The major festivals have largely yielded the role of breaking new bands to a series of regional and niche festivals, led by the Pitchfork Festival. The transformation of the music industry into an underground friendly environment, characterized by a steady and infernal buzz, a near-continuous music release cycle, and seemingly endless touring have made artists less dependent upon discovery at industry confabs such as SXSW and CMJ. Music fans are just as likely to learn about a new artist by visiting the artist’s social media site online, through dozens of music-related blogs, or at a local club gig. The decentralization of media, where the kingmaker role once held by Spin or Rolling Stone is now shared by influential blogs such as Pitchfork, Brooklyn Vegan, and Stereogum, is reflected in fragmentation of the live music scene. Lollapalooza’s lonely vigil, at its inception, for nurturing new and emerging artists, has been passed on to smaller regional showcases such as Conferette 35 in Denton, Texas, the Northside Festival in Brooklyn, and Pop Montreal.

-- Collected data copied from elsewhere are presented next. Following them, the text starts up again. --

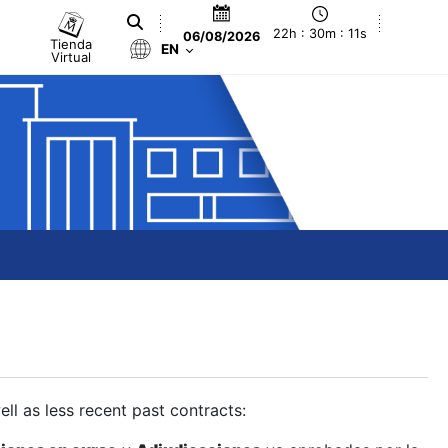
22h : 30m : 12s
06/08/2026
Tienda
EN
Virtual
ll as less recent past contracts:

Each of these festivals represent examples of some of the best festivals for promoting new and emerging acts set in artist-friendly locales that serve to showcase the local environment, and those who live and work there.
While Lollapalooza’s enjoys a legacy for identifying the mass appeal of alternative culture, its current contribution to the entertainment landscape has been as part of a wolfpack of major festivals, along with Coachella and Bonnaroo, that have helped redefine interactions between artists and fans. Coachella and Bonnaroo, which have both expanded rapidly into major festivals since getting their starts in 1999 and 2002, respectively, are distinctive as festivals tied to a camping experience, showing an affinity with many of the large European festivals. On the other hand, Lollapalooza, like Austin City Limits, benefits from happening in an urban area with a tradition of supporting music, including a large home customer base. Both Chicago and Austin share a sense of pride for home-grown music with a vibrant bar and club scene that supports it. Alongside these four major festivals, a number of smaller regional and local festivals (such as Bumbershoot and MusicfestNW) continue to thrive, while others, like the V-Fest, are niche events that are trying to find their fit as they experiment with their format. Curiously, the east coast and New York, in particular, have not had much success with major festivals, owing perhaps to the high density of clubs. The recent Orlando Calling is the U.S. debut by the Euro-organizers behind Glastonbury and represents a grand experiment.